Dataset entries:
═══

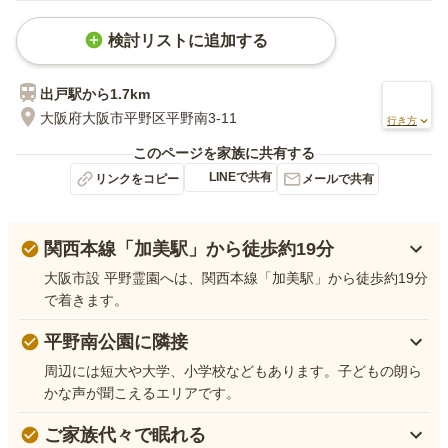
検討リストに追加する
出戸
駅から
1.7km
大阪府大阪市平野区平野南3-11
行き方
このページを家族に共有する
LINEで共有
リンクをコピー
メールで共有
関西本線「加美駅」から徒歩約19分
大阪市設 平野霊園へは、関西本線「加美駅」から徒歩約19分
で着きます。
平野南公園に隣接
周辺には短大や大学、小学校などもあります。子どもの朗ら
かな声が聞こえるエリアです。
ご家族代々で眠れる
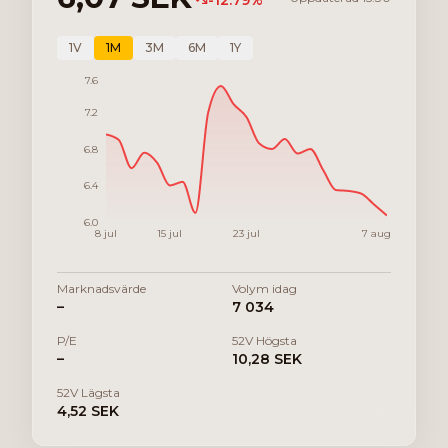
-12.79
%
1V
1M
3M
6M
1Y
7.6
7.2
6.8
6.4
6.0
8 jul
15 jul
23 jul
7 aug
Marknadsvärde
Volym idag
–
7 034
P/E
52V Högsta
–
10,28 SEK
52V Lägsta
4,52 SEK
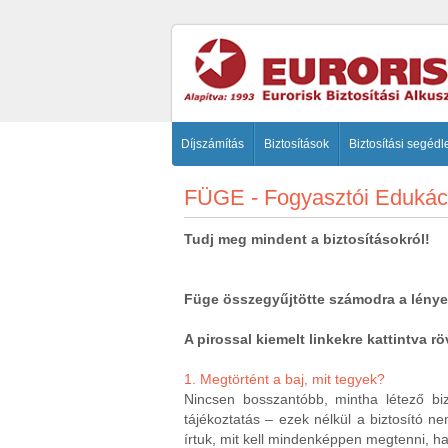
Díjszámítás
Biztosítások
Biztosítási segédl
FÜGE - Fogyasztói Eduká
Tudj meg mindent a biztosításokról!
Füge összegyűjtötte számodra a lényege
A pirossal kiemelt linkekre kattintva 
1.
Megtörtént a baj, mit tegyek?
Nincsen bosszantóbb, mintha létező biz
tájékoztatás – ezek nélkül a biztosító n
írtuk, mit kell mindenképpen megtenni, ha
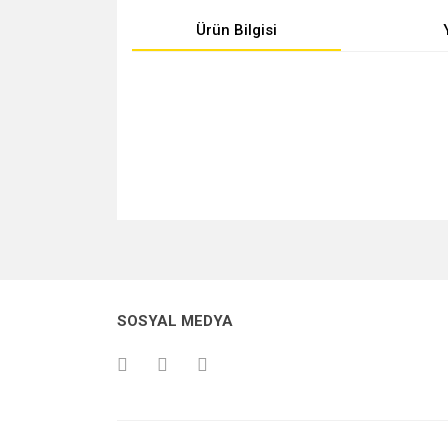
Ürün Bilgisi
Bu ürünün fiyat bilgisi, resim, ürün açıklamalarında v
Görüş ve önerileriniz için teşekkür ederiz.
Ürün resmi kalitesiz, bozuk veya görüntülenemiyo
SOSYAL MEDYA
Ürün açıklamasında eksik bilgiler bulunuyor.
Ürün bilgilerinde hatalar bulunuyor.
Ürün fiyatı diğer sitelerden daha pahalı.
Bu ürüne benzer farklı alternatifler olmalı.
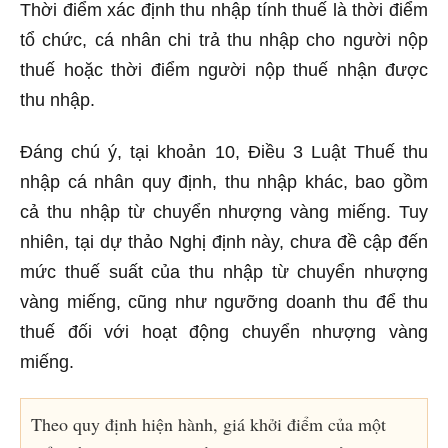
Thời điểm xác định thu nhập tính thuế là thời điểm
tổ chức, cá nhân chi trả thu nhập cho người nộp
thuế hoặc thời điểm người nộp thuế nhận được
thu nhập.
Đáng chú ý, tại khoản 10, Điều 3 Luật Thuế thu
nhập cá nhân quy định, thu nhập khác, bao gồm
cả thu nhập từ chuyển nhượng vàng miếng. Tuy
nhiên, tại dự thảo Nghị định này, chưa đề cập đến
mức thuế suất của thu nhập từ chuyển nhượng
vàng miếng, cũng như ngưỡng doanh thu để thu
thuế đối với hoạt động chuyển nhượng vàng
miếng.
Theo quy định hiện hành, giá khởi điểm của một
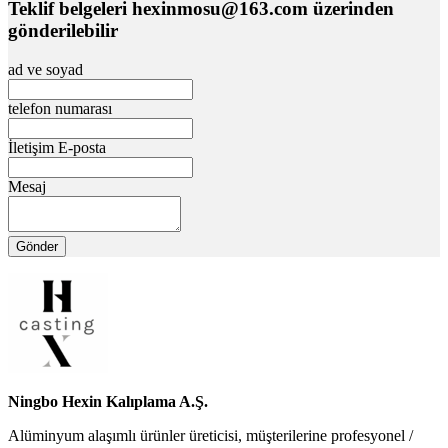
Teklif belgeleri hexinmosu@163.com üzerinden
gönderilebilir
ad ve soyad
telefon numarası
İletişim E-posta
Mesaj
Gönder
Ningbo Hexin Kalıplama A.Ş.
Alüminyum alaşımlı ürünler üreticisi, müşterilerine profesyonel /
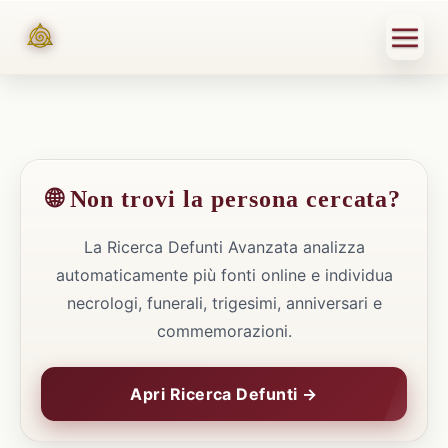
🌐 Non trovi la persona cercata?
La Ricerca Defunti Avanzata analizza
automaticamente più fonti online e individua
necrologi, funerali, trigesimi, anniversari e
commemorazioni.
Apri Ricerca Defunti →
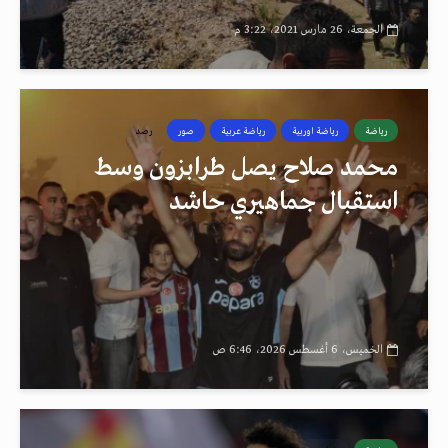
الجمعة، 26 مارس 2021، 3:22 م
رياضة
رياضة اوربية
رياضة عربية
صور
رصد
محمد صلاح يصل طرابزون وسط
استقبال جماهيري حاشد
الخميس، 6 أغسطس 2026، 6:46 ص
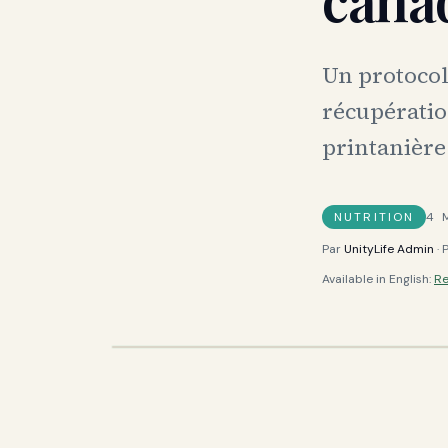
Un protocol
récupératio
printanière
NUTRITION
4
M
Par
UnityLife Admin
· 
Available in English:
Re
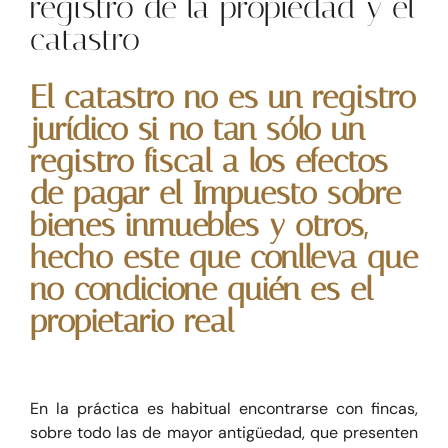
registro de la propiedad y el
catastro
Blog
El catastro no es un registro
jurídico si no tan sólo un
Contacte
registro fiscal a los efectos
de pagar el Impuesto sobre
bienes inmuebles y otros,
hecho este que conlleva que
no condicione quién es el
propietario real
En la práctica es habitual encontrarse con fincas,
sobre todo las de mayor antigüedad, que presenten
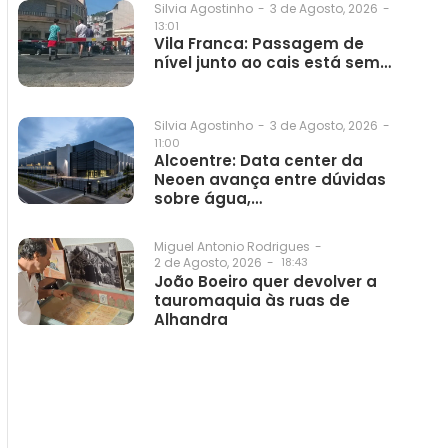
3 de Agosto, 2026
-
Silvia Agostinho
-
13:01
Vila Franca: Passagem de
nível junto ao cais está sem…
3 de Agosto, 2026
-
Silvia Agostinho
-
11:00
Alcoentre: Data center da
Neoen avança entre dúvidas
sobre água,…
Miguel Antonio Rodrigues
-
2 de Agosto, 2026
-
18:43
João Boeiro quer devolver a
tauromaquia às ruas de
Alhandra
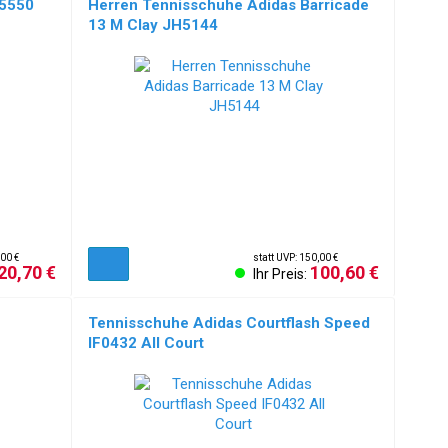
35550
Herren Tennisschuhe Adidas Barricade
13 M Clay JH5144
,00 €
statt UVP: 150,00 €
20,70 €
100,60 €
Ihr Preis:
Tennisschuhe Adidas Courtflash Speed
IF0432 All Court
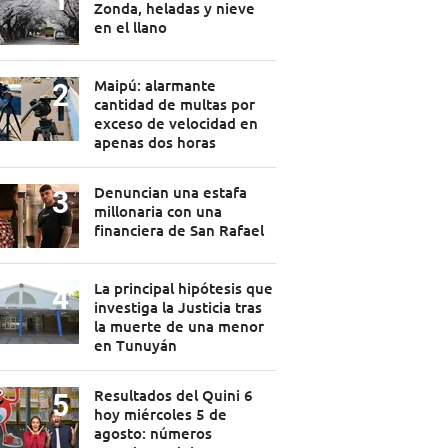
Zonda, heladas y nieve
en el llano
Maipú: alarmante
cantidad de multas por
exceso de velocidad en
apenas dos horas
Denuncian una estafa
millonaria con una
financiera de San Rafael
La principal hipótesis que
investiga la Justicia tras
la muerte de una menor
en Tunuyán
Resultados del Quini 6
hoy miércoles 5 de
agosto: números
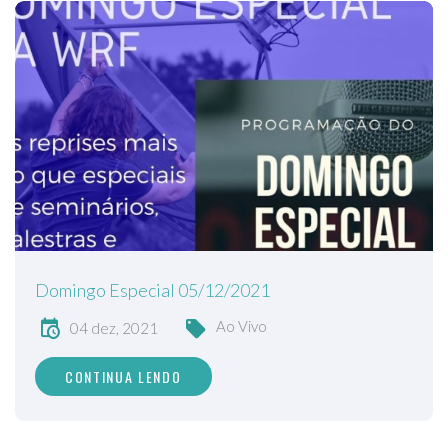
Domingo Especial 05/12/2021
Ao Vivo
04 dez, 2021
CONTINUA LENDO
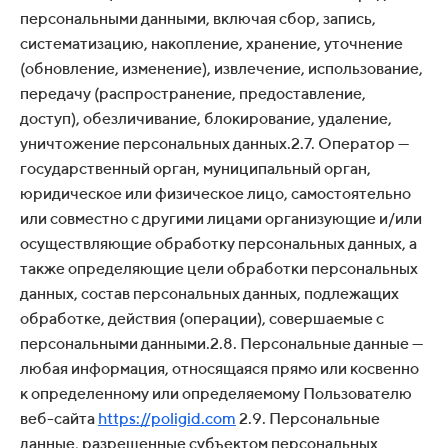
персональными данными, включая сбор, запись,
систематизацию, накопление, хранение, уточнение
(обновление, изменение), извлечение, использование,
передачу (распространение, предоставление,
доступ), обезличивание, блокирование, удаление,
уничтожение персональных данных.2.7. Оператор —
государственный орган, муниципальный орган,
юридическое или физическое лицо, самостоятельно
или совместно с другими лицами организующие и/или
осуществляющие обработку персональных данных, а
также определяющие цели обработки персональных
данных, состав персональных данных, подлежащих
обработке, действия (операции), совершаемые с
персональными данными.2.8. Персональные данные —
любая информация, относящаяся прямо или косвенно
к определенному или определяемому Пользователю
веб-сайта
https://poligid.com
2.9. Персональные
данные, разрешенные субъектом персональных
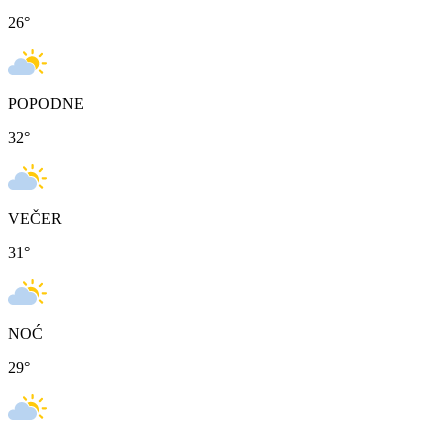
26
°
POPODNE
32
°
VEČER
31
°
NOĆ
29
°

═══

> _TASK PROMPT_: On how many lines of the data does the word "sobre" appear? Only the number is wanted.

> _OUTPUT OF THE TASK_: 3